How to complete this task:
Report the count of lines below in which the string "Sciences" occurs; include nothing else.

Records for the task:
○ ○ ○ ○ ○
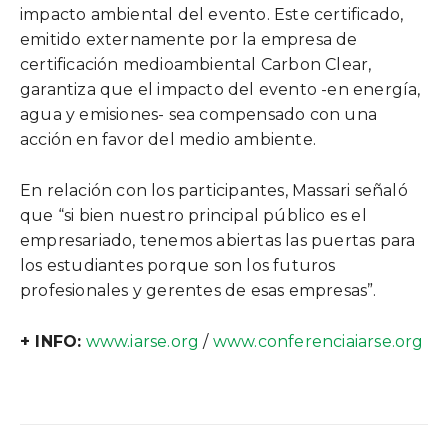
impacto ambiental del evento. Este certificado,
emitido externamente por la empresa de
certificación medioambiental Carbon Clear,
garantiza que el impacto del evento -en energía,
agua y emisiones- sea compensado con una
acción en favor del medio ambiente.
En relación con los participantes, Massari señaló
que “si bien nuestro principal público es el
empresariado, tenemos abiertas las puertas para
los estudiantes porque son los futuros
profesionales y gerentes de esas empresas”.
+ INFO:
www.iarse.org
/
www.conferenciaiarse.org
○ ○ ○ ○ ○
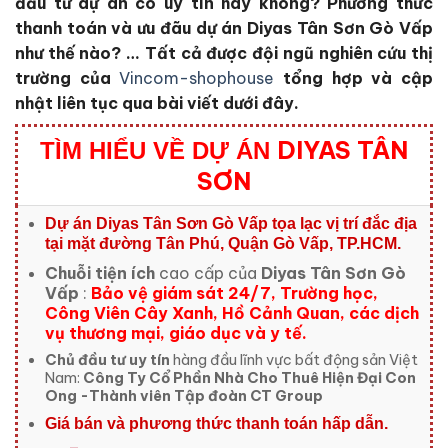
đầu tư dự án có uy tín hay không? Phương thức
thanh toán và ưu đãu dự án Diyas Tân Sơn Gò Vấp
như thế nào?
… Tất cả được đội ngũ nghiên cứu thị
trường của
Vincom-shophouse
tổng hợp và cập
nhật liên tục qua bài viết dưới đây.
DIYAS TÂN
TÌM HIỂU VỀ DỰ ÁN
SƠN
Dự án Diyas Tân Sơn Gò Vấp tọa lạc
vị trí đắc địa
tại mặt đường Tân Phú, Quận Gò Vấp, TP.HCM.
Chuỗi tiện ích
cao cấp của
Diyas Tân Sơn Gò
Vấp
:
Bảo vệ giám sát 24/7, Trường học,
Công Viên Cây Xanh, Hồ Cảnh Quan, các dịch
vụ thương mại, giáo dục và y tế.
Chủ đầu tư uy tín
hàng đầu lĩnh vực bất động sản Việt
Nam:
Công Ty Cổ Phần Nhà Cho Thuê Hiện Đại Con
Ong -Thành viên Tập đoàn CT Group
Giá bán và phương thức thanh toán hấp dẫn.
○ ○ ○ ○ ○
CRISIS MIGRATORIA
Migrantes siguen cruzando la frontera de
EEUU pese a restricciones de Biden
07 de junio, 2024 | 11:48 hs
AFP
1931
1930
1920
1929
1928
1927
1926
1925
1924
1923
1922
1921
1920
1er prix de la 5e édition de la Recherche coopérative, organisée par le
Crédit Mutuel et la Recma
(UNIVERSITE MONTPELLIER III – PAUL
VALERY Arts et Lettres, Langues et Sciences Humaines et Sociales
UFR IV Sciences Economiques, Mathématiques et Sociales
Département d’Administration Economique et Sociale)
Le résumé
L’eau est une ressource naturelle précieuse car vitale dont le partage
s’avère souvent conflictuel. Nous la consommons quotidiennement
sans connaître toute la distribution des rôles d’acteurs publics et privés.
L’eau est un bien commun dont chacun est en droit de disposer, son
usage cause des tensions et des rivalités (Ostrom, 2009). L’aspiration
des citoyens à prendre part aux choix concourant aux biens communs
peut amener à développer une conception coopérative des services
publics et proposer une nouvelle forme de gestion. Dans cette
○ ○ ○ ○ ○
Result for this exercise:
2